I hadn't heard of the Red Letter Christian Network before--thanks for posting about it. Stackhouse's critique raises some important issues with their approach to Biblical interpretation. Are any of them addressed by the Network anywhere?

Michael W. Kruse

Stackhouse's book has only been out a couple of months and I haven't heard any response to him specifically. I haven't read any responses to the concerns Stackhouse raises but it doesn't mean they aren't out there.

Benjamin P. Glaser

Actually I think the whole Bible should be printed in Red Ink.

Viola Larson

Thanks Michael,
I just read something last night on red letter Christians although I can't remember where I was reading it. That was the first time I had heard the term. Stackhouse's book sounds very good. I think I will order it.


Mike, this is good stuff. One obvious thing that comes to my mind is the idea of excluding other crucial contextual items not defined specifically by Jesus himself. One thing that comes to my mind is eschatological texts from Revelation which are extremely relevant to believers and the idea of the present Kingdom. Also Paul's exposition on the resurrection is quite relevant to our faith, not to mention the typological aspects of Israel vs. The Church.

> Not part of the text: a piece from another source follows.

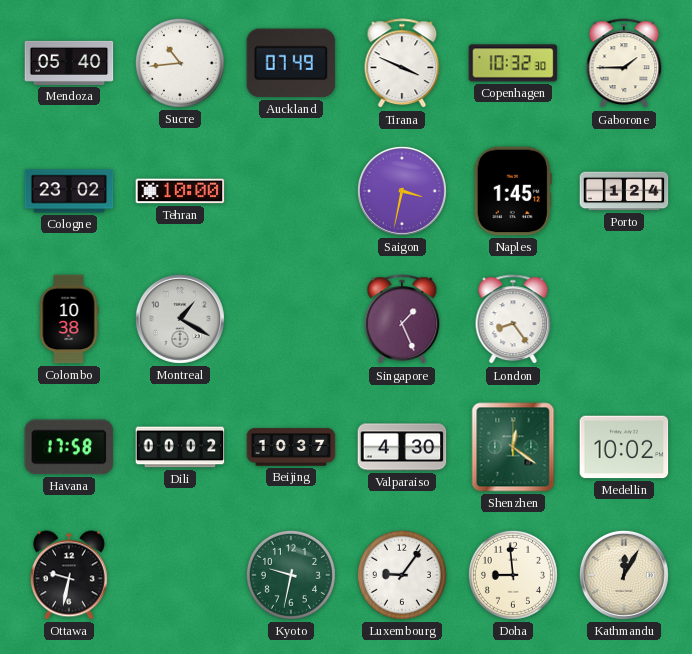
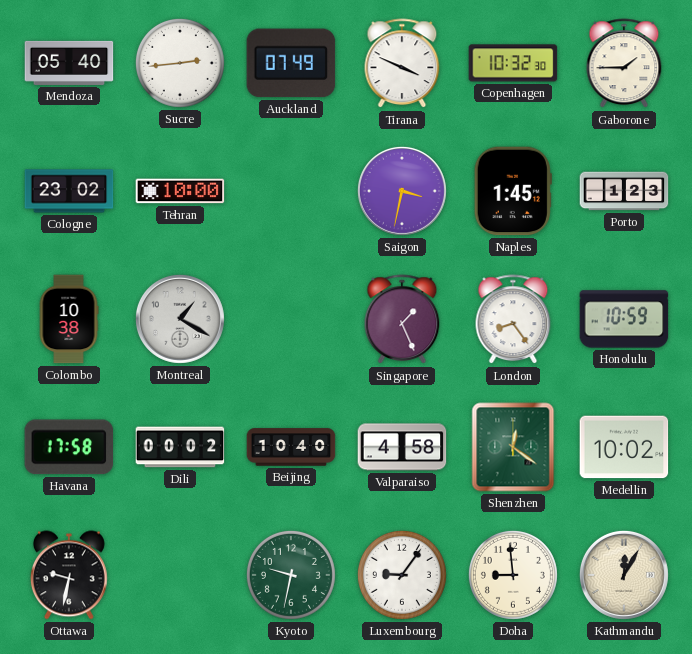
Sucre: 10:44 -> 2:44
Porto: 1:24 -> 1:23
Honolulu: none -> 10:59
Beijing: 10:37 -> 10:40
Valparaiso: 4:30 -> 4:58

I think "Red Letter Christians" is a poor choice of name for the group. It appears that their intent is to communicate that Jesus said what he meant and meant what he said. It is not an attempt to reject the rest of Scripture but rather to allow the words of Jesus to frame how we read other texts, with particular focus on the Sermon on the Mount.
This is a centuries old debate now clothed in a two color printing process!

Michael W. Kruse


Stackhouse's approach to Christian ethics so parallels mine it is scary. He has thought things through more thoroughly and articulates them better than I do but this is one of those books where I felt the author was putting my thoughts and feelings down on paper. I don't know that it will be the same for you but I love this book.


I agree. The non-Gospel books are not addendums or supplementary. The entire canon gives the complete picture.

Michael W. Kruse


I think some of the RLCs are reacting to an overly Pauline, substitutionary atomement only, "fire insurance" mode of reading the Bible. I agree with the concern. I just don't find this "Red Letter" metaphor helpful. All scritpure is interpreted by the rest of scripture. That is where I think the focus needs to be.

Matt Ferguson

Since I first heard of the Red Letter Christians (I heard Campolo speak at the National Youth Workers Convention) I have been trying to find a Bible with all red letters to affirm much of what is said in this post and comments. If anyone knows where such a Bible can be purchased, please post a note telling where. Thanks. The piece by Stackhouse is excellent and states things much better than I could.


I just don't find this "Red Letter" metaphor helpful. All scritpure is interpreted by the rest of scripture.

A good hermeneutic can reduce redness...probably swelling as well.

Michael W. Kruse

Matt, I've usually seen these as inexpensive, no frills KJVs. I suspect most Christian bookstores would have them.

Van, LOL. Visine, the hermenueutical cure. :)


Red Letter Christians are those who believe that the ethics and teaching taught directly by Jesus should take priority over other agendas presented in the Bible.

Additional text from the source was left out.